Autocar recently tested the Sea Link and the traditional Mahim-Prabhadevi route in two Maruti Swifts. Their drivers took off from the domestic airport at 9.30 am sharp, joining the rush hour traffic heading to the Trident Hotel at Nariman Point. One Swift took the Sea Link and the other the Mahim-Prabhadevi route. The magazine’s verdict: the Sea Link proved to be longer and cost Rs 50 one way in toll, and it only saved 20 minutes in time. Not even India Inc starts board meetings on time. Mumbai, a metro bigger in size than Goa and with several times more vehicles than Goa’s population, might have decongested a fraction of its traffic congestion (In March 2007 it had 1,21,70,991 vehicles of which 85,73,679 were two wheelers, 7,00,356were trucks, 64,357 were buses, 1,33,309 were taxis 5,55,118 were autorickshaws.) But, what’s in it for Goa?
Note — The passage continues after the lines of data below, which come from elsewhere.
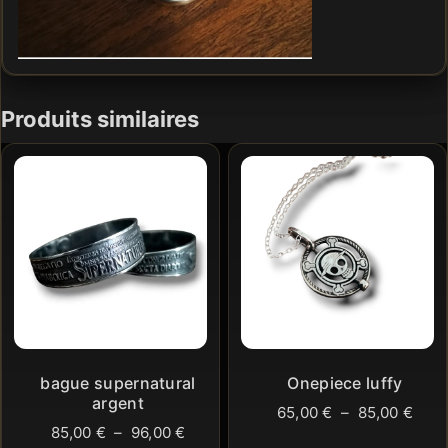
Produits similaires
bague supernatural
Onepiece luffy
argent
Plag
65,00
€
–
85,00
€
Plage
85,00
€
–
96,00
€
de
Also, any Mumbaite will tell you that the Worli exit hits the sea face road at a right angle and is the only bottleneck in an otherwise smooth drive. Shift to Dona Paula which is already a bottleneck –that’s why I said hare-brained. Shift to Mormugao/Vasco where the almost the entire shore line belongs to the Mormugao Port Trust, Goa Shipyard and the Indian Navy … well, even more hare- brained. Aah yes, but then, our politicians do tend to rush off like the hare that nature bestowed very little brain power to.

Don’t rock the boat

As for the Ro-Ro idea, I foresee every industrial estate within miles and industry body protesting the idea for the simple reason that it will up transportation costs, leave alone the fact that there are several unknown entities like; river draft conditions, profitability break even per trip and whether a long vessel of this kind fits into the scheme of things.

Hares and hounds

The hares and hounds race, the game of chase in which one group of players, the hounds, follows a trail of scraps of paper left by another group, the hares, and tries to catch them before they reach a designated point. This is what it has been like chasing the hounds (those who waste our tax money) all these years. Or, do you feel like the hare sometimes, chasing the scraps thrown at you? Nuff said. Your montris (including Subodh Kantak, the government’s attorney general) spent Rs 1,35,778 between April and June 2009 living in hotels in New Delhi. But, what was Luizinho Faleiro, a non-montri, doing at Hotel Shangri la (expenditure: Rs 25,781) between June 8-10. Yeah, who cares? The austerity mantra is not for our montris. You can’t stop the juggernaut on wheels.